* [WHAT IS BEING ASKED]: Copy every line that holds the string "аквариума" from the data below.

┌────────

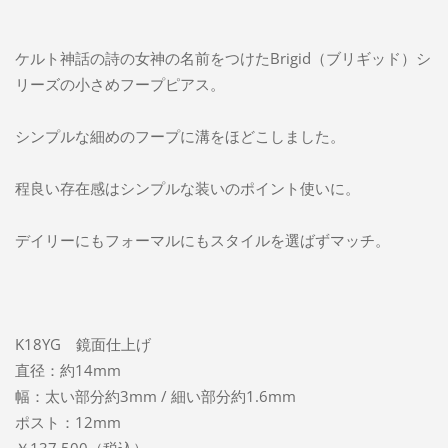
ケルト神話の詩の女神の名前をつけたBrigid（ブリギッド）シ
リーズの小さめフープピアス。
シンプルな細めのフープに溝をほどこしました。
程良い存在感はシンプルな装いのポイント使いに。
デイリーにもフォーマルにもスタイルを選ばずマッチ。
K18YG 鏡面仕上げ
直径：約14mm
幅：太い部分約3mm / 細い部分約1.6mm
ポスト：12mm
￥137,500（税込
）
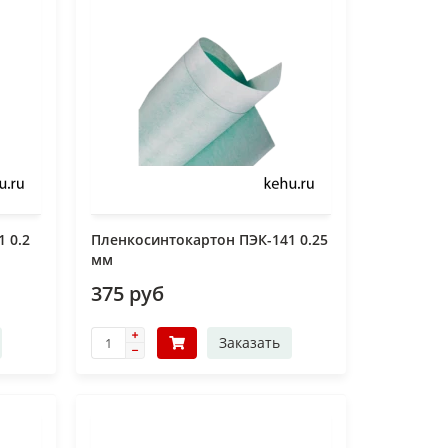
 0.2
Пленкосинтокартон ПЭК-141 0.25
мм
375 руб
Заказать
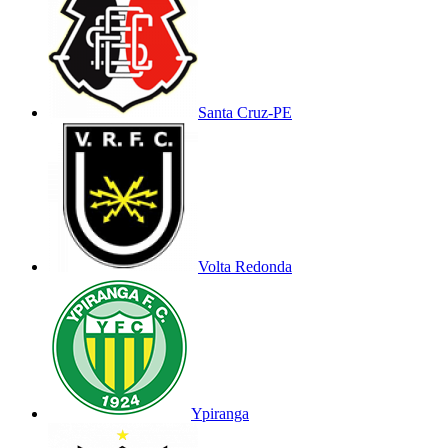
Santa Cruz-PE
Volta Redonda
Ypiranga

└────────
┌────────

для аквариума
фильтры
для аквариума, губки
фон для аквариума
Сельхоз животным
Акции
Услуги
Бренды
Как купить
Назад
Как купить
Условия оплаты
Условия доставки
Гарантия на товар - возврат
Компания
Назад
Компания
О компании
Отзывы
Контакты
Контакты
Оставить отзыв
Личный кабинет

└────────

* [SOLUTION]:
для аквариума
для аквариума, губки
фон для аквариума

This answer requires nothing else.